**Exercise requirements**
An exact copy of every entry below is required, and no picture may appear in it.

**Task inputs**
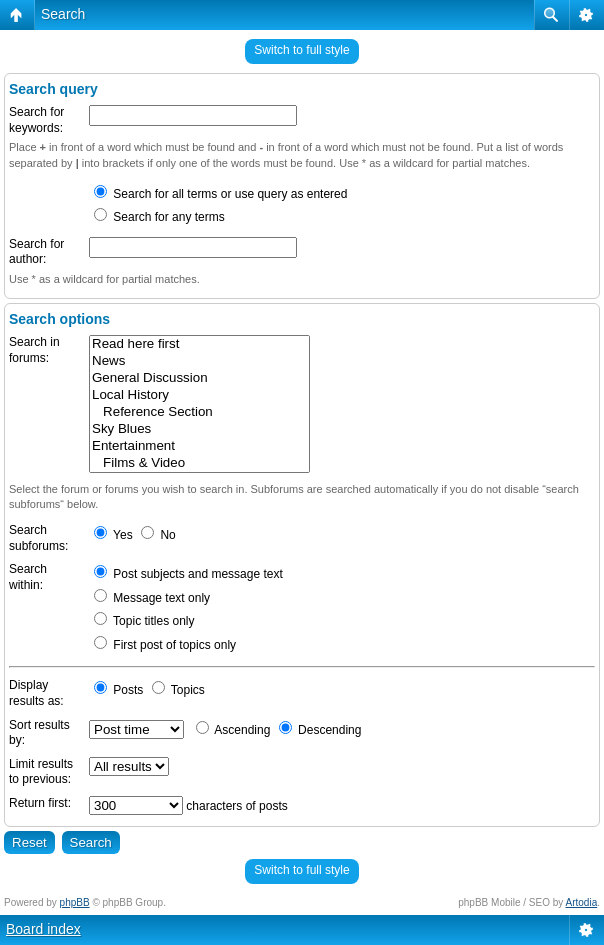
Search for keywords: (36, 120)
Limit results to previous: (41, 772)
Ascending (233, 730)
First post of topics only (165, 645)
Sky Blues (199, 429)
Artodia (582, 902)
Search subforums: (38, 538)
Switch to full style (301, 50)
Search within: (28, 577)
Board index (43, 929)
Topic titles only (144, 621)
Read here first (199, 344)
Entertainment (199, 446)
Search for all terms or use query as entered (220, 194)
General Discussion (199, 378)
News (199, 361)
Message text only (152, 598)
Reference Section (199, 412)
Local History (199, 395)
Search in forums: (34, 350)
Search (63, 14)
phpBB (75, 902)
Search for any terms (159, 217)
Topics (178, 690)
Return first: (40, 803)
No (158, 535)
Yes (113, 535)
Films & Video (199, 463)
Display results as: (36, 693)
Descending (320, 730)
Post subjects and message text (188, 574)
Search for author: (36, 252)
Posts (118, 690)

**Result for this task**
Search for keywords: (36, 120)
Limit results to previous: (41, 772)
Ascending (233, 730)
First post of topics only (165, 645)
Sky Blues (199, 429)
Artodia (582, 902)
Search subforums: (38, 538)
Switch to full style (301, 50)
Search within: (28, 577)
Board index (43, 929)
Topic titles only (144, 621)
Read here first (199, 344)
Entertainment (199, 446)
Search for all terms or use query as entered (220, 194)
General Discussion (199, 378)
News (199, 361)
Message text only (152, 598)
Reference Section (199, 412)
Local History (199, 395)
Search in forums: (34, 350)
Search (63, 14)
phpBB (75, 902)
Search for any terms (159, 217)
Topics (178, 690)
Return first: (40, 803)
No (158, 535)
Yes (113, 535)
Films & Video (199, 463)
Display results as: (36, 693)
Descending (320, 730)
Post subjects and message text (188, 574)
Search for author: (36, 252)
Posts (118, 690)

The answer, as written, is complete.